##### THE INPUT

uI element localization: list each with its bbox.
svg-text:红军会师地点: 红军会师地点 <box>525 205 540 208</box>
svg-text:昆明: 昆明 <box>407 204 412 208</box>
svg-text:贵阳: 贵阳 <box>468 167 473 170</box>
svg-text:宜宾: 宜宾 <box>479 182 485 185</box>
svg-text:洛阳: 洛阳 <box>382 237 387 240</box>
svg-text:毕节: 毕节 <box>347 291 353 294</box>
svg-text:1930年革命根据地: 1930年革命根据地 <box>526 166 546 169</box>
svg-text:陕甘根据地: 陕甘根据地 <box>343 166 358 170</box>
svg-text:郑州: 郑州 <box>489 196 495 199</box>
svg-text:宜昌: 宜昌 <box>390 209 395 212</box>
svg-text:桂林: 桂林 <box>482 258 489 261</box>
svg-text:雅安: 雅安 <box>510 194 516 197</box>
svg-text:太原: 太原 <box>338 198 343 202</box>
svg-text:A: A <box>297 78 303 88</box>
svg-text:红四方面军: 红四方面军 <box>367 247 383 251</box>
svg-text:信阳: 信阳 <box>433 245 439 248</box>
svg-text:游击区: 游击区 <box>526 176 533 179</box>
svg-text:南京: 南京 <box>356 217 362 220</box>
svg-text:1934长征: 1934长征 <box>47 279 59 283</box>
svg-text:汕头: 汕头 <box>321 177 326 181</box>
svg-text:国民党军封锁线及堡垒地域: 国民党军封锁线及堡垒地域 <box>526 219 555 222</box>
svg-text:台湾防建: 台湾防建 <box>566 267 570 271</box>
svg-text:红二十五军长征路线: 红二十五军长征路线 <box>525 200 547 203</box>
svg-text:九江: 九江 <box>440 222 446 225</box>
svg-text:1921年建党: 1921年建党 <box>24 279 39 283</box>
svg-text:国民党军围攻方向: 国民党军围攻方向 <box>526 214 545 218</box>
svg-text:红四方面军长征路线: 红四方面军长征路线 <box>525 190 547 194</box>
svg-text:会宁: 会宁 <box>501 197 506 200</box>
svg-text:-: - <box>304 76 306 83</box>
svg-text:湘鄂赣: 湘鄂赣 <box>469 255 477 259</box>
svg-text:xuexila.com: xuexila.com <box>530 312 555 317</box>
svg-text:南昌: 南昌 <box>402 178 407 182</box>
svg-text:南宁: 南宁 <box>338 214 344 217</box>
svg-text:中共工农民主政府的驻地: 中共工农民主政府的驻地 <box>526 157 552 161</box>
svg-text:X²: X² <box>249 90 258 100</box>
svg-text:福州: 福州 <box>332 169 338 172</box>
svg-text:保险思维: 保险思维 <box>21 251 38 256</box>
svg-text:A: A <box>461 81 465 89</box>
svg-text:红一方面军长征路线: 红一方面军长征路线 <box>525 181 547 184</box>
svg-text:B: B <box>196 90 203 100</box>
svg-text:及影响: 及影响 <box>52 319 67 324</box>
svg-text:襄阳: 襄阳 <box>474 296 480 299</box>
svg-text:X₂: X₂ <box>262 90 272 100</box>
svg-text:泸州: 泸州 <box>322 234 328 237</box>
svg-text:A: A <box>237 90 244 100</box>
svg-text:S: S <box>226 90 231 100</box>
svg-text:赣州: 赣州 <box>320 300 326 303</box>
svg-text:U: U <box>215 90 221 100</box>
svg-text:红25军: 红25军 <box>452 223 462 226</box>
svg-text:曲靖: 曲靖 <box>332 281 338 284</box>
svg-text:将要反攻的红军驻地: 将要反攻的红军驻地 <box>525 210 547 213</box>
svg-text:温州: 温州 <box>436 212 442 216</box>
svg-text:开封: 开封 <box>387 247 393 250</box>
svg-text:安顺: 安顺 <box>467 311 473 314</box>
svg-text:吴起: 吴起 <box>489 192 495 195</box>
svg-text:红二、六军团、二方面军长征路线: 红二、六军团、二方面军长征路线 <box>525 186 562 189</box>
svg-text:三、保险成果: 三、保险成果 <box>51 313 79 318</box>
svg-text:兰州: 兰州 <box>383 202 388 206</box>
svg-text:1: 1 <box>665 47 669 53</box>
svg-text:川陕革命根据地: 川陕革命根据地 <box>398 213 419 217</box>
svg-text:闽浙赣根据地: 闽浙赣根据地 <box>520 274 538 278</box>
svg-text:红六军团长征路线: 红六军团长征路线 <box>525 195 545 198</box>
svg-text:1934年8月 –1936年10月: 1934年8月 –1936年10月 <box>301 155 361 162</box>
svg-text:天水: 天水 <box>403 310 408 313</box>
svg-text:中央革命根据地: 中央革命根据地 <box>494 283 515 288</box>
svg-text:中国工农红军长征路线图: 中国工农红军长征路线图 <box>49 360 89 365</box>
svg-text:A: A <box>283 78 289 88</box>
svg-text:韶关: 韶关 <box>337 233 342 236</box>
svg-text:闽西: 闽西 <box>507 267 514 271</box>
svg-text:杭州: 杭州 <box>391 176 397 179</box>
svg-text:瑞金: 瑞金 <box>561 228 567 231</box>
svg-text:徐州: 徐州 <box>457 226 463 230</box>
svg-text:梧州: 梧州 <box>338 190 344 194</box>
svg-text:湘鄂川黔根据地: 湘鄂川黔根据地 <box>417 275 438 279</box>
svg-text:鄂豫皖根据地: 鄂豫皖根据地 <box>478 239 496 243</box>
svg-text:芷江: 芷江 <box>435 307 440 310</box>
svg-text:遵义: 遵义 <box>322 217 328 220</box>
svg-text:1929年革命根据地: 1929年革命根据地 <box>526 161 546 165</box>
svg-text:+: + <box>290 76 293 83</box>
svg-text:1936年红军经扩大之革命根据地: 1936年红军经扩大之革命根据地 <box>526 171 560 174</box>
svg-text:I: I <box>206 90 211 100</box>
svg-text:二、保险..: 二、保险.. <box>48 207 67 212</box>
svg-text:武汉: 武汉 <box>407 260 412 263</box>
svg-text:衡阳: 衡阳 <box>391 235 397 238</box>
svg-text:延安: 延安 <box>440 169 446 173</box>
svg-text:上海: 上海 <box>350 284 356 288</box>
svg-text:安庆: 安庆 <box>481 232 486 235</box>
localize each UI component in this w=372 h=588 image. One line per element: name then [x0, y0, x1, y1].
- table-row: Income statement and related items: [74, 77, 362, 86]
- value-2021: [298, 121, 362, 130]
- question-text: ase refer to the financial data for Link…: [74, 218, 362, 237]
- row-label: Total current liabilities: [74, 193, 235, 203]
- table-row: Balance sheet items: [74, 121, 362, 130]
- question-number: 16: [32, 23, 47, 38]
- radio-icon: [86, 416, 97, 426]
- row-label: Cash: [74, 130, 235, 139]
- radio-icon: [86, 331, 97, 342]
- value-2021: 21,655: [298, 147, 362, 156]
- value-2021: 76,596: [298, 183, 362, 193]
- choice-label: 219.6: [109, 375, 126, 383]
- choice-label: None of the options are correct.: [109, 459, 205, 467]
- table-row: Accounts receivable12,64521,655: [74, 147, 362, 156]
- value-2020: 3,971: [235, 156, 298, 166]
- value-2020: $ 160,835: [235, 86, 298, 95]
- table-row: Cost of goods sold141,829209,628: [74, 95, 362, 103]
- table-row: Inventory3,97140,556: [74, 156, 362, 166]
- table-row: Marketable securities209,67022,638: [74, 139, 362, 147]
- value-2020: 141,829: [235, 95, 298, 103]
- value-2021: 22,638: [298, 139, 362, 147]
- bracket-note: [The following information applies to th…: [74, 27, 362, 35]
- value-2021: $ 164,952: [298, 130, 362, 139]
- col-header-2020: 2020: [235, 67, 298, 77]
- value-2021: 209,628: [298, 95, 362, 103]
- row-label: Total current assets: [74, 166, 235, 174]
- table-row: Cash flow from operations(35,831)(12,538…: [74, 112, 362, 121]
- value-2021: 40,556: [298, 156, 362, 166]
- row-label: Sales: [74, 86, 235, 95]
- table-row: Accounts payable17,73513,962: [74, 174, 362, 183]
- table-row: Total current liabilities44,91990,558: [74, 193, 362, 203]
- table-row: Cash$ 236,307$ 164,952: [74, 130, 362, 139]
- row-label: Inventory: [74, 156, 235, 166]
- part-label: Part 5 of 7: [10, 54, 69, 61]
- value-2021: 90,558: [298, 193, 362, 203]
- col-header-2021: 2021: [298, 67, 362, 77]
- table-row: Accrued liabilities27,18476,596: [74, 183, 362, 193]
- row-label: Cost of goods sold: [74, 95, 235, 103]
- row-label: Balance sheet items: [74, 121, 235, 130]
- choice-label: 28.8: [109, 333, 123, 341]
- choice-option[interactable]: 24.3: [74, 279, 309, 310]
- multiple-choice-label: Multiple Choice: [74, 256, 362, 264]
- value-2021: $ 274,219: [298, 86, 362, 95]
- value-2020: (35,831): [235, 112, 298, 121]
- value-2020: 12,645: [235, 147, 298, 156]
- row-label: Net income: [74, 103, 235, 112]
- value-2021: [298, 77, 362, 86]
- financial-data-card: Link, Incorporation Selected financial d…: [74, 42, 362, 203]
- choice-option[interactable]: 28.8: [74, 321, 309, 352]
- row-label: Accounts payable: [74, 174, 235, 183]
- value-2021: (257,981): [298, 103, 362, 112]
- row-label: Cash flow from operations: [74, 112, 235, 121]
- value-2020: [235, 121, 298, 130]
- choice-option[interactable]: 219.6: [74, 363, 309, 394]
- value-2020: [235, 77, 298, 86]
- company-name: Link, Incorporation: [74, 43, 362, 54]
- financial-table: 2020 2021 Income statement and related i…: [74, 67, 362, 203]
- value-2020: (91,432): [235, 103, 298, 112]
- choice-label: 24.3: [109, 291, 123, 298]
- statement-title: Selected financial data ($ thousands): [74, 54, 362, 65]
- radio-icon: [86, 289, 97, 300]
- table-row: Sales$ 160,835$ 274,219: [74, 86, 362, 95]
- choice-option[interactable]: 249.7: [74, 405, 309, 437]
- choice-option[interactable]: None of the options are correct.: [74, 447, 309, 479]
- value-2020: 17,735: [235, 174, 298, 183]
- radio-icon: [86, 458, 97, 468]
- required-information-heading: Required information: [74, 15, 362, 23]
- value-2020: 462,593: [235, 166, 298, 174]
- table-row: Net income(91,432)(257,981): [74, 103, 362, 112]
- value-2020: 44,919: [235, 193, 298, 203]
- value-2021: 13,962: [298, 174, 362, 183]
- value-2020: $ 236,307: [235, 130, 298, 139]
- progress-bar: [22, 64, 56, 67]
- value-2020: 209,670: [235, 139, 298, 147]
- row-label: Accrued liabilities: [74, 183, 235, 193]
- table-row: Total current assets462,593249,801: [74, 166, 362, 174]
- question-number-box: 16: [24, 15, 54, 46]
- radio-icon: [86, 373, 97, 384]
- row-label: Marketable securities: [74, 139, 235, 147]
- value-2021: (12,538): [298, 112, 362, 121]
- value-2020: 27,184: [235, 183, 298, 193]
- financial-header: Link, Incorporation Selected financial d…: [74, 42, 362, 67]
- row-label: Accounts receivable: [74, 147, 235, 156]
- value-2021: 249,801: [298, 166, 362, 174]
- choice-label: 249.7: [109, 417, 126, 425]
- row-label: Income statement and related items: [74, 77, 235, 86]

##########

Return each line of the listing that holds the string "radio".

_TASK RESULT_.
- radio-icon: [86, 416, 97, 426]
- radio-icon: [86, 331, 97, 342]
- radio-icon: [86, 289, 97, 300]
- radio-icon: [86, 458, 97, 468]
- radio-icon: [86, 373, 97, 384]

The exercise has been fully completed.